(Task instructions) Once the images are set aside, write out the rest of the records exactly.

╭─ Data extracts

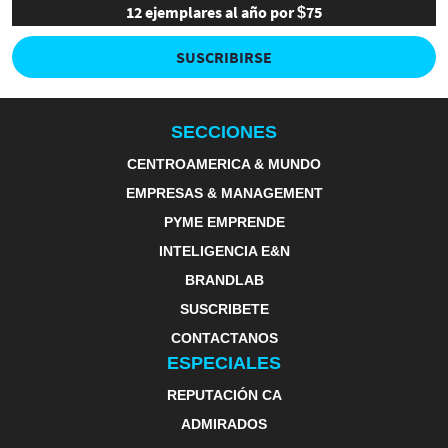
12 ejemplares al año por $75
SUSCRIBIRSE
SECCIONES
CENTROAMERICA & MUNDO
EMPRESAS & MANAGEMENT
PYME EMPRENDE
INTELIGENCIA E&N
BRANDLAB
SUSCRIBETE
CONTACTANOS
ESPECIALES
REPUTACIÓN CA
ADMIRADOS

╰─

(Task solution)
12 ejemplares al año por $75
SUSCRIBIRSE
SECCIONES
CENTROAMERICA & MUNDO
EMPRESAS & MANAGEMENT
PYME EMPRENDE
INTELIGENCIA E&N
BRANDLAB
SUSCRIBETE
CONTACTANOS
ESPECIALES
REPUTACIÓN CA
ADMIRADOS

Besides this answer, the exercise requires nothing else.